The data extraction process was based on patient documentation in EHRs and handled by the Cerner team located in the UAE in addition to SEHA Health Information System application analysts. The following data were collected in this study: (1) demographic data including age, gender and nationality; (2) past medical history including co-morbidities based on ICD-10 codes in the patients’ EHRs (diabetes mellitus [DM], hypertension [HTN], renal disease, heart disease, asthma, chronic obstructive pulmonary disease [COPD], malignancy and pregnancy), as well as lifestyle variables such as smoking, exercise habits and diet; (3) assessments recorded at admission (vital signs, Sequential Organ Failure Assessment [SOFA] score, Modified Early Warning Score [MEWS] and Glasgow Coma Score [GCS]) to reflect clinical severity in addition to symptoms such as fever, cough, sore throat, headache and vomiting and diarrhoea and (4) all laboratory values available in the EHRs collected within the first 24 h after admission. (5) Outcome measures included the status of the patient (recovered or died), duration of admission in days (length of stay) and viral clearance defined as the time (measured in days) from hospital admission to the first negative SARS-CoV-2 PCR laboratory result. (6) The types of medications used by all patients were also generally described without any correlation to the severity of COVID-19. Because of the large amount of data included in the study and the nature of descriptive studies, we did not perform any imputation for missing data. Data were analysed with no adjustment for any missing values or variables.

SARS-CoV-2 detection

SARS-CoV-2 was detected by real-time reverse transcription-PCR via detection of the N and ORF1ab genes using a U-Top COVID-19 Detection Kit (Seasun Biomaterials, Daejeon, Korea) or the E and S genes using a RealStar PCR kit (Altona Diagnostics, Hamburg, Germany). The results were interpreted according to the manufacturer’s recommendation.

Statistical analysis

Baseline characteristics were summarised using descriptive statistics, including the mean, median, interquartile range (IQR) and standard deviation (SD) for continuous measures and frequency tables for categorical variables. Categorical variables were compared using the chi-squared test or Fisher’s exact test, and continuous variables were compared using the unpaired t-test or its non-parametric equivalent. Statistical significance was indicated by P < 0.05 (two-sided). The data analysis was performed using STATA statistical software version 12.0.

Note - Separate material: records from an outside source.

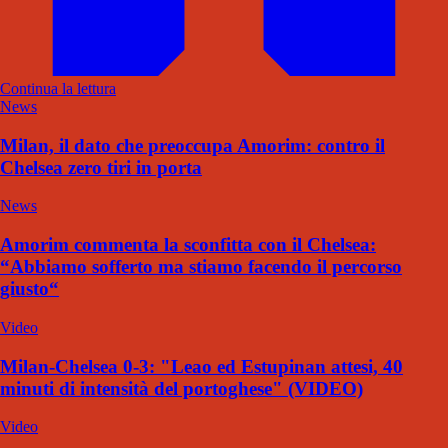
Continua la lettura
News
Milan, il dato che preoccupa Amorim: contro il
Chelsea zero tiri in porta
News
Amorim commenta la sconfitta con il Chelsea:
“Abbiamo sofferto ma stiamo facendo il percorso
giusto“
Video
Milan-Chelsea 0-3: "Leao ed Estupinan attesi, 40
minuti di intensità del portoghese" (VIDEO)
Video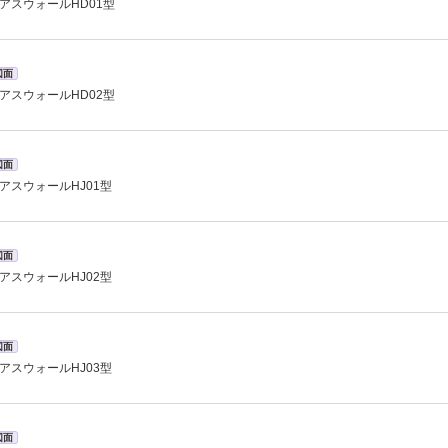
アスウォールHD01型
図面
アスウォールHD02型
図面
アスウォールHJ01型
図面
アスウォールHJ02型
図面
アスウォールHJ03型
図面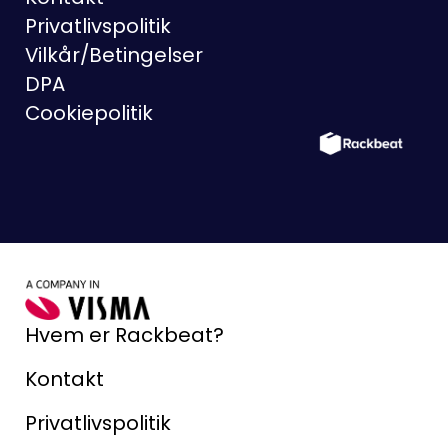
Privatlivspolitik
Vilkår/Betingelser
DPA
Cookiepolitik
Hvem er Rackbeat?
Kontakt
Privatlivspolitik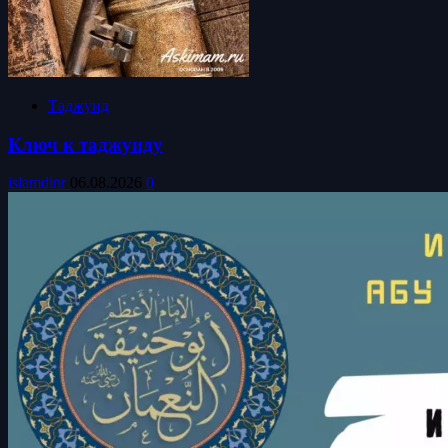
Таджуид
Ключ к таджуиду
islamdinr
06.08.2026
0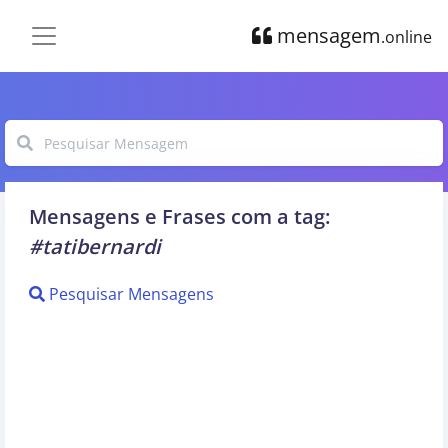
mensagem
.online
Mensagens e Frases com a tag:
#tatibernardi
Pesquisar Mensagens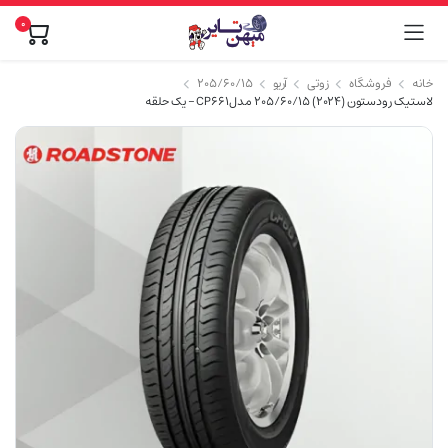
۰
خانه
فروشگاه
زوتی
آریو
۲۰۵/۶۰/۱۵
لاستیک رودستون (2024) 205/60/15 مدلCP661 – یک حلقه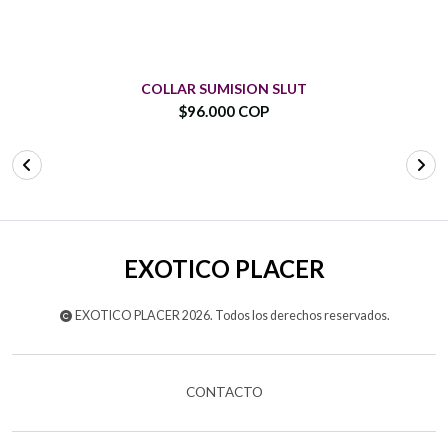
COLLAR SUMISION SLUT
$96.000 COP
EXOTICO PLACER
EXOTICO PLACER 2026. Todos los derechos reservados.
CONTACTO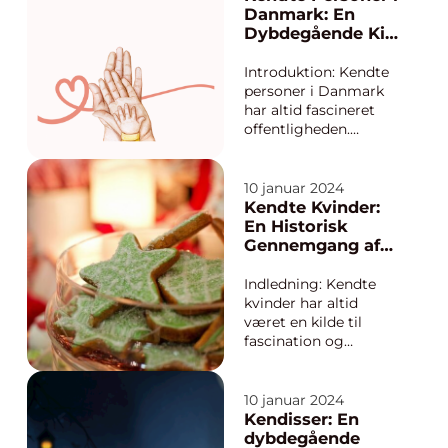
har de kongelige altid
Danmark: En
tiltrukket
Dybdegående Kig
opmærksomhed,
på Dansk
beundring og
Kendiskultur
Introduktion: Kendte
nysgerrighed. Denne
personer i Danmark
artikel vil give d...
har altid fascineret
offentligheden.
Uanset om det er
skuespillere, musikere,
politikere eller
10 januar 2024
sportsfolk, så er de
Kendte Kvinder:
blevet genstand for
En Historisk
beundring, inspiration
Gennemgang af
og interessante
Kvindelige
samtaler ved
Ikoners Udvikling
Indledning: Kendte
middagsbordene. I
kvinder har altid
denn...
været en kilde til
fascination og
beundring for mange
mennesker rundt om i
verden. Deres
10 januar 2024
indflydelse, styrke og
Kendisser: En
bidrag til samfundet
dybdegående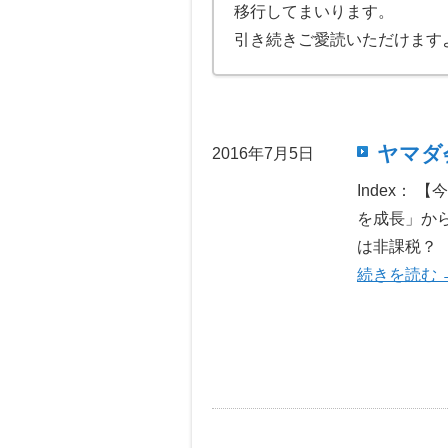
移行してまいります。
引き続きご愛読いただけます
ヤマダ会
2016年7月5日
Index：
を成長」か
は非課税？ 
続きを読む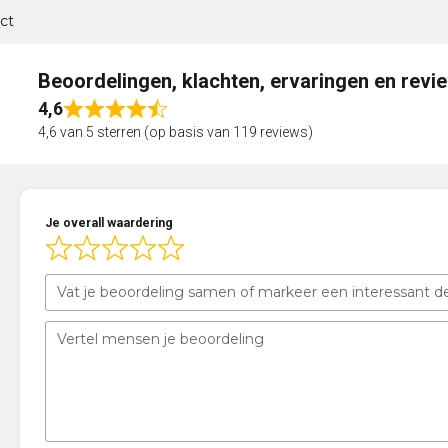
ct
Beoordelingen, klachten, ervaringen en revi
4,6
Rated
4,6 van 5 sterren (op basis van 119 reviews)
4,6
out
of
5
Je overall waardering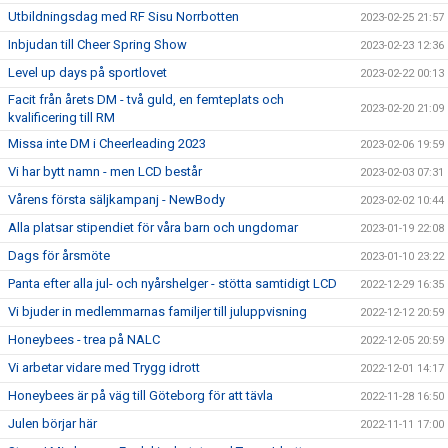
Utbildningsdag med RF Sisu Norrbotten
2023-02-25 21:57
Inbjudan till Cheer Spring Show
2023-02-23 12:36
Level up days på sportlovet
2023-02-22 00:13
Facit från årets DM - två guld, en femteplats och
2023-02-20 21:09
kvalificering till RM
Missa inte DM i Cheerleading 2023
2023-02-06 19:59
Vi har bytt namn - men LCD består
2023-02-03 07:31
Vårens första säljkampanj - NewBody
2023-02-02 10:44
Alla platsar stipendiet för våra barn och ungdomar
2023-01-19 22:08
Dags för årsmöte
2023-01-10 23:22
Panta efter alla jul- och nyårshelger - stötta samtidigt LCD
2022-12-29 16:35
Vi bjuder in medlemmarnas familjer till juluppvisning
2022-12-12 20:59
Honeybees - trea på NALC
2022-12-05 20:59
Vi arbetar vidare med Trygg idrott
2022-12-01 14:17
Honeybees är på väg till Göteborg för att tävla
2022-11-28 16:50
Julen börjar här
2022-11-11 17:00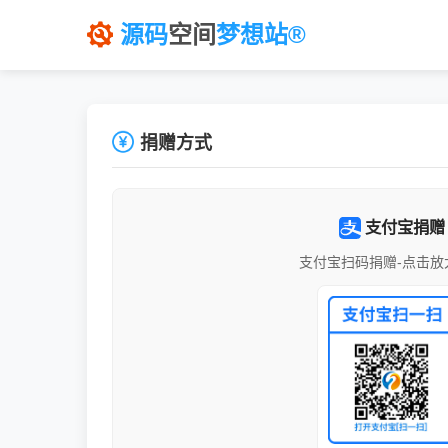
源码
空间
梦想站®
捐赠方式
支付宝捐赠
支付宝扫码捐赠-点击放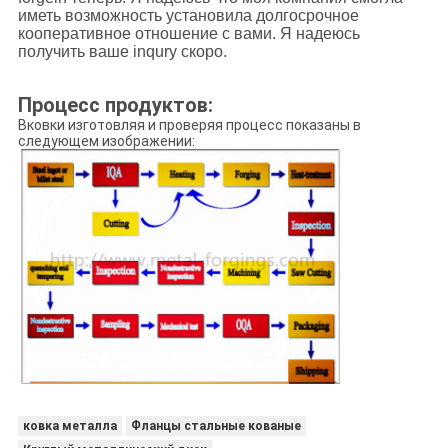
иметь возможность установила долгосрочное
кооперативное отношение с вами. Я надеюсь
получить ваше inqury скоро.
Процесс продуктов:
Вковки изготовляя и проверяя процесс показаны в
следующем изображении:
ковка металла
Фланцы стальные кованые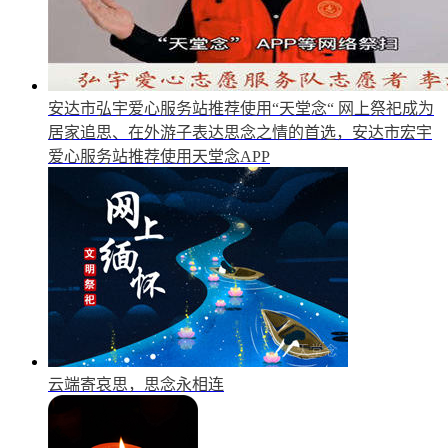
安达市弘宇爱心服务站推荐使用“天堂念“
网上祭祀成为
居家追思、在外游子表达思念之情的首选，安达市宏宇
爱心服务站推荐使用天堂念APP
云端寄哀思，思念永相连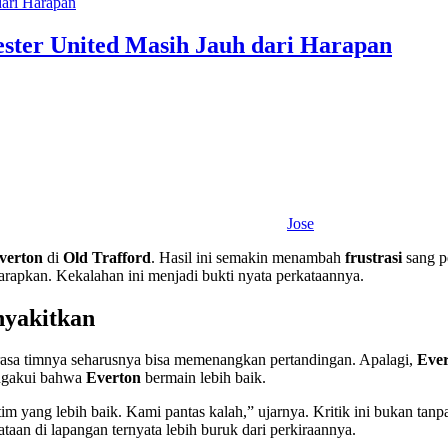
ster United Masih Jauh dari Harapan
Jose
verton
di
Old Trafford
. Hasil ini semakin menambah
frustrasi
sang p
harapkan. Kekalahan ini menjadi bukti nyata perkataannya.
nyakitkan
sa timnya seharusnya bisa memenangkan pertandingan. Apalagi,
Eve
engakui bahwa
Everton
bermain lebih baik.
h tim yang lebih baik. Kami pantas kalah,” ujarnya. Kritik ini bukan 
ataan di lapangan ternyata lebih buruk dari perkiraannya.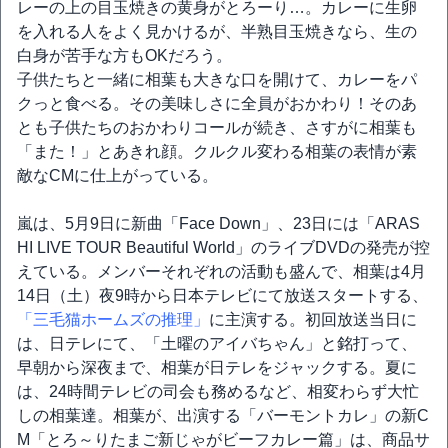
レーの上の目玉焼きの黄身がとろーり…。カレーに生卵
を入れる人をよく見かけるが、半熟目玉焼きなら、生の
白身が苦手な方もOKだろう。
子供たちと一緒に相葉も大きな口を開けて、カレーをパ
クっと食べる。その美味しさに全員がおかわり！そのあ
とも子供たちのおかわりコールが続き、さすがに相葉も
「また！」とあきれ顔。クルクル変わる相葉の表情が素
敵なCMに仕上がっている。
嵐は、5月9日に新曲「Face Down」、23日には「ARAS
HI LIVE TOUR Beautiful World」のライブDVDの発売が控
えている。メンバーそれぞれの活動も盛んで、相葉は4月
14日（土）夜9時から日本テレビにて放送スタートする、
「三毛猫ホームズの推理」
に主演する。初回放送当日に
は、日テレにて、「土曜のアイバちゃん」と銘打って、
早朝から深夜まで、相葉が日テレをジャックする。夏に
は、24時間テレビの司会も務めるなど、相変わらず大忙
しの相葉達。相葉が、出演する「バーモントカレ」の新C
M「とろ～りたまご新じゃがビーフカレー篇」は、商品サ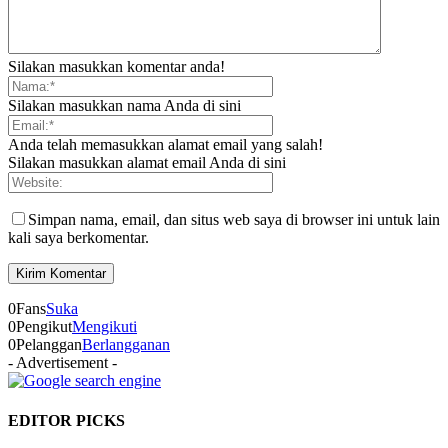
Silakan masukkan komentar anda!
Silakan masukkan nama Anda di sini
Anda telah memasukkan alamat email yang salah!
Silakan masukkan alamat email Anda di sini
Simpan nama, email, dan situs web saya di browser ini untuk lain
kali saya berkomentar.
0
Fans
Suka
0
Pengikut
Mengikuti
0
Pelanggan
Berlangganan
- Advertisement -
EDITOR PICKS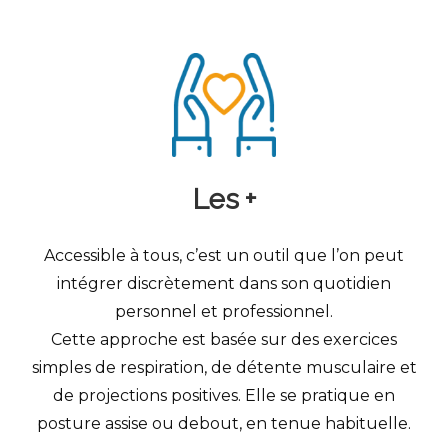
Les +
Accessible à tous, c’est un outil que l’on peut
intégrer discrètement dans son quotidien
personnel et professionnel.
Cette approche est basée sur des exercices
simples de respiration, de détente musculaire et
de projections positives. Elle se pratique en
posture assise ou debout, en tenue habituelle.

The data were further analysed using time to event analysis (survival analysis). Kaplan–Meier estimates were used to compare survival between the groups based on the top three co-morbidities observed in the cohort, namely DM, HTN and renal disease. The survival time was the duration from the date of admission to that of death. In this study, patients lost to follow-up were considered as right censored. Discharge from the hospital will be considered as a competing event. Survival curves of different comorbidities were compared using the equivalent of log-rank test in the case of competing events.

Ethic approval

Ethics approval and consent to participate approval were obtained from the National COVID-19 Institutional Review Board committee on June 6, 2020 (reference number: CVDC-10-06/2020-10-1). The requirement for informed consent was waived for this research because of the nature of the study, which is a retrospective chart review of unidentified data.

Results

Demographics

A total of 9390 patients were admitted to SEHA hospitals in Abu Dhabi during our study period, of which 721 (7.68%) required either ICU (455 patients) or HDU (266) admissions (severe group), while the remaining 8669 patients (92.32%) with mild-to moderate symptoms were admitted to either regular wards at designated SEHA hospitals. Patients allocated to isolation hotels were not included in this study as the purpose of keeping them was quarantine. The baseline demographics of the study population is detailed in Table 1. The mean patient age was 41.8 ± 11.89 years (95% CI 41.61–42.09). In total, 18.3% were aged 19 to 29 years, 74.6% were aged 30 to 60 years and the remaining 7.1% were older than 60 years. Patients with severe disease were significantly older than those with non-severe disease (p < 0.001). The male-to-female ratio was 4.9:1.

Table 1 Demographics of patients hospitalised with COVID-19

The most common nationality was Indian (39.12%), followed by Pakistani (13.57%), Bangladeshi (10%), Filipino (8%) and Emirati (7.3%). The remaining 14% of patients were from 21 different nationalities across the globe.

Admission assessment and co-morbidities

All patients were assessed within the first 24 h of hospitalisation. The most common symptoms reported by patients are listed in Table 2. The range of vital signs values reflected the spectrum of severe COVID-19 even though most patients had normal vital signs. Further, 106 patients required mechanical ventilation within the first 24 h of hospitalisation. The SOFA score, MEWS and GCS in patients admitted with COVID-19 is presented in Table 3, all three scores differed between the groups (all P < 0.0001).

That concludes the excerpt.